* _What you should do_
Note each line in the data holding the string "Santo" and report it.

* _Entries supplied_
■ ■ ■

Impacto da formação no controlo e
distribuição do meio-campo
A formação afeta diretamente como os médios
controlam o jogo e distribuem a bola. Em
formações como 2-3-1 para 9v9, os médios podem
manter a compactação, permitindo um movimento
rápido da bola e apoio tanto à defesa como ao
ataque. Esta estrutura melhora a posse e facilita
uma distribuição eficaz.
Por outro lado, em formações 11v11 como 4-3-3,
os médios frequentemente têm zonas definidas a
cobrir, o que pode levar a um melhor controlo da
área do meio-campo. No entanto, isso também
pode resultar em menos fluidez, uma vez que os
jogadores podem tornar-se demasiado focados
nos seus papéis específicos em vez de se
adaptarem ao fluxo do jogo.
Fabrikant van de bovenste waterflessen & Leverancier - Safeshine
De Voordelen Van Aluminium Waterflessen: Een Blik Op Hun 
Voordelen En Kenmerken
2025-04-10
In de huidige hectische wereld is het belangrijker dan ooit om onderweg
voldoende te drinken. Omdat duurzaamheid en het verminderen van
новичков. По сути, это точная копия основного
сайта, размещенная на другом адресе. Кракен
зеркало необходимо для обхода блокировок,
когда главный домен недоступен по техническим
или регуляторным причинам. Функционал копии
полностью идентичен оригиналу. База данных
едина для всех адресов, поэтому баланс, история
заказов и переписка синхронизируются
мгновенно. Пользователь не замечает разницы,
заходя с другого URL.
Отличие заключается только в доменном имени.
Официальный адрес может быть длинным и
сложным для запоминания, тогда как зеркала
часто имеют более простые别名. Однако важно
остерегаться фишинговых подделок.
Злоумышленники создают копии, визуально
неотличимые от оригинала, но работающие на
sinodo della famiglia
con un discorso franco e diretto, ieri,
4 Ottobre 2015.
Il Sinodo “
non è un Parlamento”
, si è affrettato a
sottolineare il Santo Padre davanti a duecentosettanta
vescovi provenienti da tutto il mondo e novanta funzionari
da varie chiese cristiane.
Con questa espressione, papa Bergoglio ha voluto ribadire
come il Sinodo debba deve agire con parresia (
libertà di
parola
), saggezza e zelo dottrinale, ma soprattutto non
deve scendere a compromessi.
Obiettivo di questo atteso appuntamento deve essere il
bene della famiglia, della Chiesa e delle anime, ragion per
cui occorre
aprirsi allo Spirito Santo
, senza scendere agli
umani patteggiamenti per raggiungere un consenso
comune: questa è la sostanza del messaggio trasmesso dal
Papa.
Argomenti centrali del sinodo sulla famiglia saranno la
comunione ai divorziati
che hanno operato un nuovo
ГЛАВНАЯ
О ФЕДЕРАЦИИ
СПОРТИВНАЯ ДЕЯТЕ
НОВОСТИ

■ ■ ■

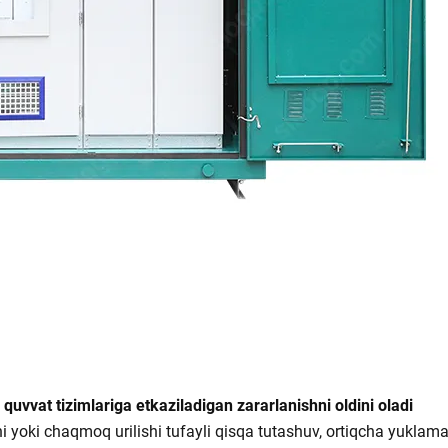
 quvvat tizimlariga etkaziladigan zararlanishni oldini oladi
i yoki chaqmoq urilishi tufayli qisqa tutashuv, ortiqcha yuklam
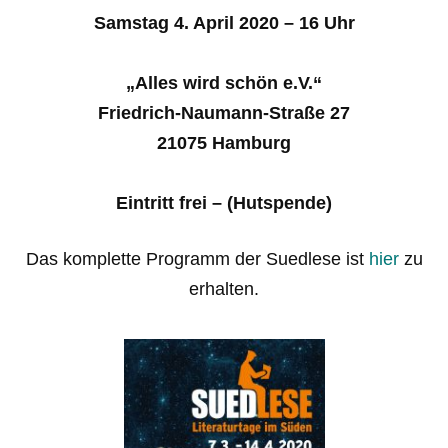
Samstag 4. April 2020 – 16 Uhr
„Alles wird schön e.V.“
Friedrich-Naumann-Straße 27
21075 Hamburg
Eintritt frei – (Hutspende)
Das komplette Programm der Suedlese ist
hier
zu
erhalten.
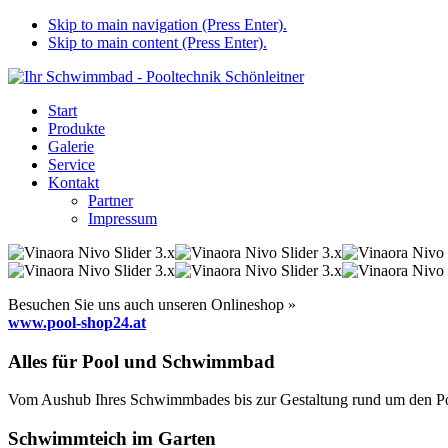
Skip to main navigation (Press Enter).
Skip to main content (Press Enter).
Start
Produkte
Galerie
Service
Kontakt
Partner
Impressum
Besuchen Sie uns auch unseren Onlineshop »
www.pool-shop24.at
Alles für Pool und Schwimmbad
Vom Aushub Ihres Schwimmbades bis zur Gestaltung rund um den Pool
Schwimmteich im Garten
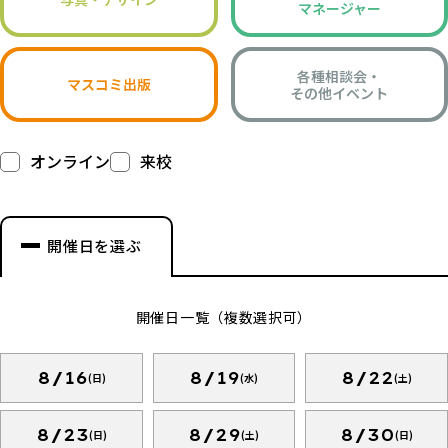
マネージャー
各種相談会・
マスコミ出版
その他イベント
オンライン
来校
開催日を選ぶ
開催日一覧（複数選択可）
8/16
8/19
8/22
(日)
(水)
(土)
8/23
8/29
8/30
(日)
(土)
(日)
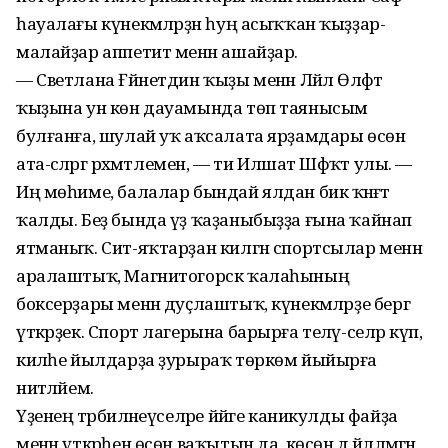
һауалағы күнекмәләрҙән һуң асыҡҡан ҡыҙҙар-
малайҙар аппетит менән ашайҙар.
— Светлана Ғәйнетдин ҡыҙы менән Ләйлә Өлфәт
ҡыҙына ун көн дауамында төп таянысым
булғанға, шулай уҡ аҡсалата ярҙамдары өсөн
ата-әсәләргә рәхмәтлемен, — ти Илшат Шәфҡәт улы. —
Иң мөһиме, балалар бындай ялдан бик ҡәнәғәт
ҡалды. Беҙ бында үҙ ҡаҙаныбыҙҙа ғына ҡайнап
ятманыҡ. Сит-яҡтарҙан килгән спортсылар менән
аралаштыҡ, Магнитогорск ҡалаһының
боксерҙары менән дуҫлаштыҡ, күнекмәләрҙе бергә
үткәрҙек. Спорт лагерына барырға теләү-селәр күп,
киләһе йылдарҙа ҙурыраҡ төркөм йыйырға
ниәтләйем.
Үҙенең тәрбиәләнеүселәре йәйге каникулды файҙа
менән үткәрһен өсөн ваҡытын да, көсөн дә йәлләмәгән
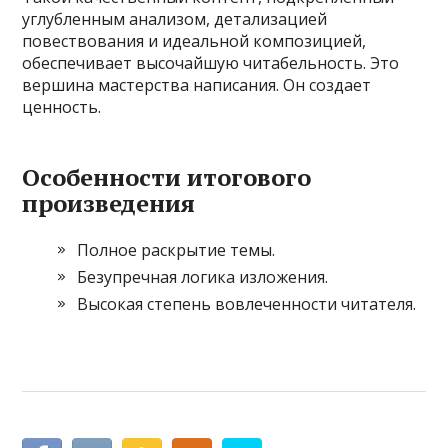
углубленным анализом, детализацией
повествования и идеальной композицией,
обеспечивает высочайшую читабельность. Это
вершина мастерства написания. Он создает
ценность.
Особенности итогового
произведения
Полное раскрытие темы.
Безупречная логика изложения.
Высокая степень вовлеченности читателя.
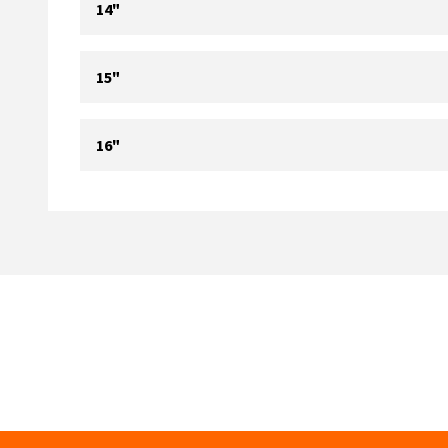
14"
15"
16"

■ ■ ■

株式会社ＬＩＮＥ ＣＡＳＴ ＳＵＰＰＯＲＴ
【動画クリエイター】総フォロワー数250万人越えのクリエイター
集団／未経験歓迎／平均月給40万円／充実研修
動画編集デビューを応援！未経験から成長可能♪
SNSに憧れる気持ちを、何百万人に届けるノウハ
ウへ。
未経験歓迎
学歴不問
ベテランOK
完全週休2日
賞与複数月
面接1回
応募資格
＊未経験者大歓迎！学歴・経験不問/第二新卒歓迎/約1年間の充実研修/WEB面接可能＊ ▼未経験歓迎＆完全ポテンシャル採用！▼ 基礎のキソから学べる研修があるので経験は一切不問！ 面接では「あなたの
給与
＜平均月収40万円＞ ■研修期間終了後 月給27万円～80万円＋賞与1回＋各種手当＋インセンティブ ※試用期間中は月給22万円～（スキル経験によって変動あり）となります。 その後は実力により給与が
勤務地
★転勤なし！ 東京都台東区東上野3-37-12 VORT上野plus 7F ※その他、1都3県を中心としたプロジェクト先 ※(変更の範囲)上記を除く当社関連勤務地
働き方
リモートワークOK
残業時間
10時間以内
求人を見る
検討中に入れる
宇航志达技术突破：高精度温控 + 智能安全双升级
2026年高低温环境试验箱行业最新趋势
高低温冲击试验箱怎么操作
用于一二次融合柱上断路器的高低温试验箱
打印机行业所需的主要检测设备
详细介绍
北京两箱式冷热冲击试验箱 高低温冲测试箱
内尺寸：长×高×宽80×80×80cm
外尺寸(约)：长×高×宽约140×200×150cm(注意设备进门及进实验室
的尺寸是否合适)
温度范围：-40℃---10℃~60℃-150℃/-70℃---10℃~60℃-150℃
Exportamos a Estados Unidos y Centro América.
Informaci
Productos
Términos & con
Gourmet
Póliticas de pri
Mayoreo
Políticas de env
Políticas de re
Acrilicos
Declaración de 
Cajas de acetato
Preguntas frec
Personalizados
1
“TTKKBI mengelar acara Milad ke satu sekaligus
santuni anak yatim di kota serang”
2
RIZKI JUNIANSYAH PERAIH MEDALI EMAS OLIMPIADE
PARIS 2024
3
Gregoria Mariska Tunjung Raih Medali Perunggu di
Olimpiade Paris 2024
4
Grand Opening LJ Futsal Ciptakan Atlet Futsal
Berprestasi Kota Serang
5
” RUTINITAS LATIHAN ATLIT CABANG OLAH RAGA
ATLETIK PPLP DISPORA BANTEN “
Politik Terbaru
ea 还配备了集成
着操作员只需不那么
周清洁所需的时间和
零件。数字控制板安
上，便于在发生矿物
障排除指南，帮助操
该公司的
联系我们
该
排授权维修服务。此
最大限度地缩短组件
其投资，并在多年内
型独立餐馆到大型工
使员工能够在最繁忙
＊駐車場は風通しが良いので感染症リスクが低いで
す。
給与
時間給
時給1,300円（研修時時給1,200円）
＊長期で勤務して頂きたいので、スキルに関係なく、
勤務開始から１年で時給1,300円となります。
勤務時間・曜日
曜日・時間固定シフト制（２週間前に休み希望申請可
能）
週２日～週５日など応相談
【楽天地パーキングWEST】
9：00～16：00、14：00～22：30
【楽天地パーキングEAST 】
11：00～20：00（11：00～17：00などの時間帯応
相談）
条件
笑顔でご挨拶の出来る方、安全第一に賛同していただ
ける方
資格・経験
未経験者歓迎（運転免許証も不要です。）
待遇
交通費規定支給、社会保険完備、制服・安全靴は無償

■ ■ ■

* _Task output_
sottolineare il Santo Padre davanti a duecentosettanta
aprirsi allo Spirito Santo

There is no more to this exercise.